Clouds are made up of more than just air molecules, of course, and the water and ice crystals found within clouds are capable of scattering all wavelengths, which combine to create the color "white". Dark clouds are simply those thick enough to allow little light through, or those in the shadow of other clouds or of the top of their own cloud.



Please explain the weather conditions required to produce fog. What temp, dew point and/or relative humidity is required? I am most interested in the fog that forms at Nantucket, Mass.

Fog is a cloud on the ground. The most common kinds of fog form when humid air is cooled to its dew point, causing the water vapor to begin condensing into tiny drops. The type of fog you refer to above is often called Sea Smoke, or Steam Fog. This occurs when cold air blows over much warmer water. Water molecules evaporate into the air from the body of water over which the air moves, increasing the dew point enough to match the temperature.

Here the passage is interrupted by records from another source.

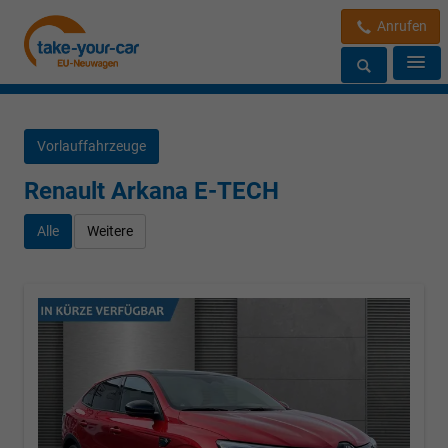
Anrufen
Vorlauffahrzeuge
Renault Arkana E-TECH
Alle
Weitere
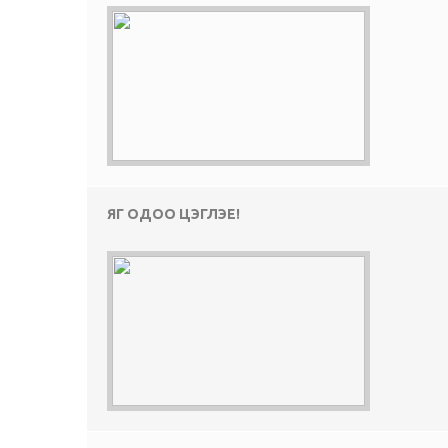
ЯГ ОДОО ЦЭГЛЭЕ!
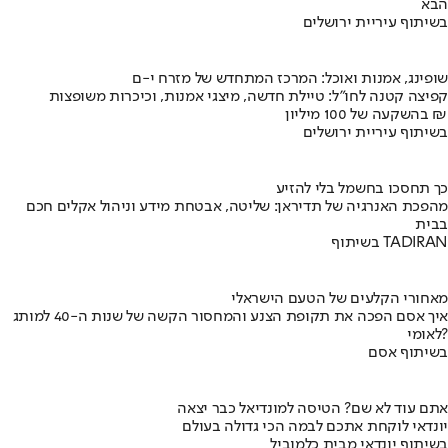
הבא
בשיתוף עיריית ירושלים
שופינג, אמנות ואוכל: המרכז המתחדש של מזרח י-ם
קפיצה קטנה לחו"ל: טיילת חדשה, מיצגי אמנות, וכיכרות משופצות
בהשקעה של 100 מיליון ₪
בשיתוף עיריית ירושלים
כך תחסכו בחשמל בלי להזיע
מהפכת האנרגיה של תדיראן: שליטה, אבטחת מידע וניהול אקלים חכם
בבית
בשיתוף TADIRAN
מאחורי הקלעים של הטעם הישראלי
איך אסם הפכה את תקופת הצנע והמחסור הקשה של שנות ה-40 למותג
לאומי?
בשיתוף אסם
אתם עוד לא שם? הטיסה למונדיאל כבר יצאה
יונדאי לוקחת אתכם לבמה הכי גדולה בעולם
בשיתוף יונדאי מבית כלמוביל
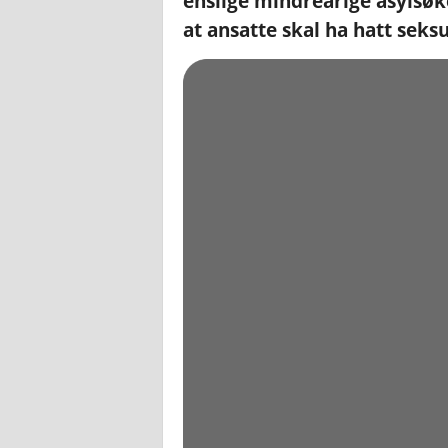
enslige mindreårige asylsøk
at ansatte skal ha hatt sek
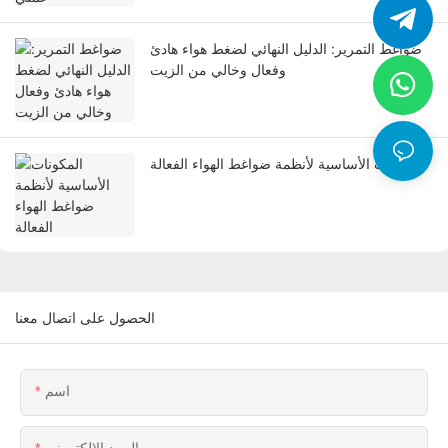
ضواغط التمرير: الدليل النهائي لضغط هواء هادئ
وفعال وخالي من الزيت
المكونات الأساسية لأنظمة ضواغط الهواء الفعالة
الحصول على اتصال معنا
اسم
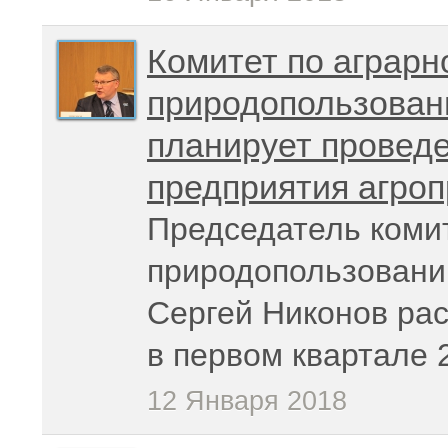
Комитет по аграрн
природопользован
планирует провед
предприятия агро
Председатель комит
природопользовани
Сергей Никонов рас
в первом квартале 
12 Января 2018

This causes the condensation into tiny water droplets, thereby forming fog.


What's the chance that solar radiation interacting with the earths magnetosphere is a cause of the el nino/la nina phenomena? Is there a correlation between years of high solar activity and the occurences of the el nino?

A good question.

If there is a connection it isn't an obvious one. El Ninos, including strong El Ninos have happened with both quiet and active suns. This year for example in what may be the strongest El Nino on record, the sun is just coming out of the minimum phase.

The solar activity in conjunction with other factors like the QBO has been shown to correlate with weather features thus indicating the solar activity has an effect on our atmosphere.